▸ TASK OBJECTIVE
Go through the records and restate them word for word, omitting images.

▸ GIVEN DATA
# # #

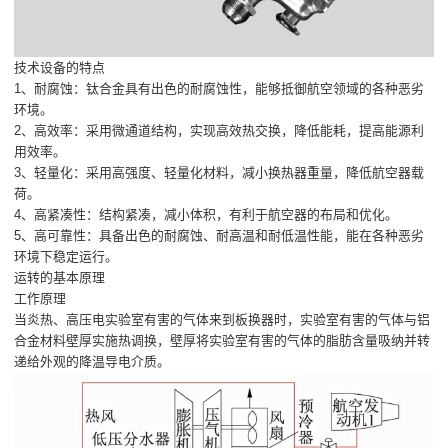
技术设备的特点
1、耐腐蚀：钛合金具有出色的耐腐蚀性，能够抵御航空领域的各种恶劣
环境。
2、高效率：采用微通道结构，实现高效热交换，降低能耗，提高能源利
用效率。
3、轻量化：采用高强度、轻量化材料，减小换热器重量，降低航空器载
荷。
4、高紧凑性：结构紧凑，减小体积，有利于航空器的布局和优化。
5、高可靠性：具备出色的耐腐蚀、耐高温和耐低温性能，能在各种恶劣
环境下稳定运行。
运转的基本原理
工作原理
当炎热、高压电实验室有害的气体来到板换器时，实验室有害的气体与铝
合金材料壁厚实施热调换，壁厚将实验室有害的气体的脂肪含量吸纳并转
递给外观的降温导电介质。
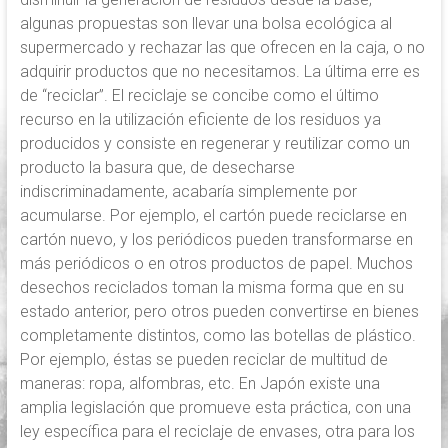
algunas propuestas son llevar una bolsa ecológica al
supermercado y rechazar las que ofrecen en la caja, o no
adquirir productos que no necesitamos. La última erre es
de “reciclar”. El reciclaje se concibe como el último
recurso en la utilización eficiente de los residuos ya
producidos y consiste en regenerar y reutilizar como un
producto la basura que, de desecharse
indiscriminadamente, acabaría simplemente por
acumularse. Por ejemplo, el cartón puede reciclarse en
cartón nuevo, y los periódicos pueden transformarse en
más periódicos o en otros productos de papel. Muchos
desechos reciclados toman la misma forma que en su
estado anterior, pero otros pueden convertirse en bienes
completamente distintos, como las botellas de plástico.
Por ejemplo, éstas se pueden reciclar de multitud de
maneras: ropa, alfombras, etc. En Japón existe una
amplia legislación que promueve esta práctica, con una
ley específica para el reciclaje de envases, otra para los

# # #

▸ EXERCISE SOLUTION
技术设备的特点
1、耐腐蚀：钛合金具有出色的耐腐蚀性，能够抵御航空领域的各种恶劣
环境。
2、高效率：采用微通道结构，实现高效热交换，降低能耗，提高能源利
用效率。
3、轻量化：采用高强度、轻量化材料，减小换热器重量，降低航空器载
荷。
4、高紧凑性：结构紧凑，减小体积，有利于航空器的布局和优化。
5、高可靠性：具备出色的耐腐蚀、耐高温和耐低温性能，能在各种恶劣
环境下稳定运行。
运转的基本原理
工作原理
当炎热、高压电实验室有害的气体来到板换器时，实验室有害的气体与铝
合金材料壁厚实施热调换，壁厚将实验室有害的气体的脂肪含量吸纳并转
递给外观的降温导电介质。
algunas propuestas son llevar una bolsa ecológica al
supermercado y rechazar las que ofrecen en la caja, o no
adquirir productos que no necesitamos. La última erre es
de “reciclar”. El reciclaje se concibe como el último
recurso en la utilización eficiente de los residuos ya
producidos y consiste en regenerar y reutilizar como un
producto la basura que, de desecharse
indiscriminadamente, acabaría simplemente por
acumularse. Por ejemplo, el cartón puede reciclarse en
cartón nuevo, y los periódicos pueden transformarse en
más periódicos o en otros productos de papel. Muchos
desechos reciclados toman la misma forma que en su
estado anterior, pero otros pueden convertirse en bienes
completamente distintos, como las botellas de plástico.
Por ejemplo, éstas se pueden reciclar de multitud de
maneras: ropa, alfombras, etc. En Japón existe una
amplia legislación que promueve esta práctica, con una
ley específica para el reciclaje de envases, otra para los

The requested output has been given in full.